__Work to complete__.
Your task is to repeat the entries underneath exactly, minus the pictures.

__Exercise inputs__.

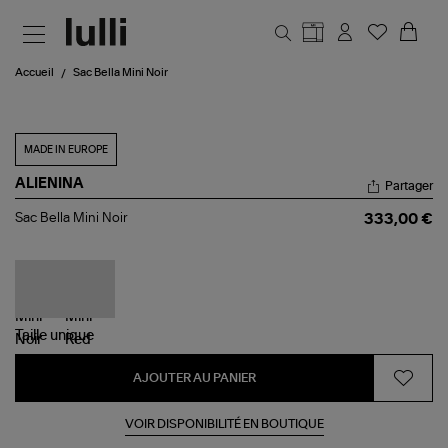
Aller au contenu principal
Accueil
Sac Bella Mini Noir
MADE IN EUROPE
ALIENINA
Partager
Sac
Sac Bella Mini Noir
333,00 €
Bella
Mini
Noir
Taille
unique
AJOUTER AU PANIER
VOIR DISPONIBILITÉ EN BOUTIQUE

__Result of this exercise__.
Aller au contenu principal
Accueil
Sac Bella Mini Noir
MADE IN EUROPE
ALIENINA
Partager
Sac
Sac Bella Mini Noir
333,00 €
Bella
Mini
Noir
Taille
unique
AJOUTER AU PANIER
VOIR DISPONIBILITÉ EN BOUTIQUE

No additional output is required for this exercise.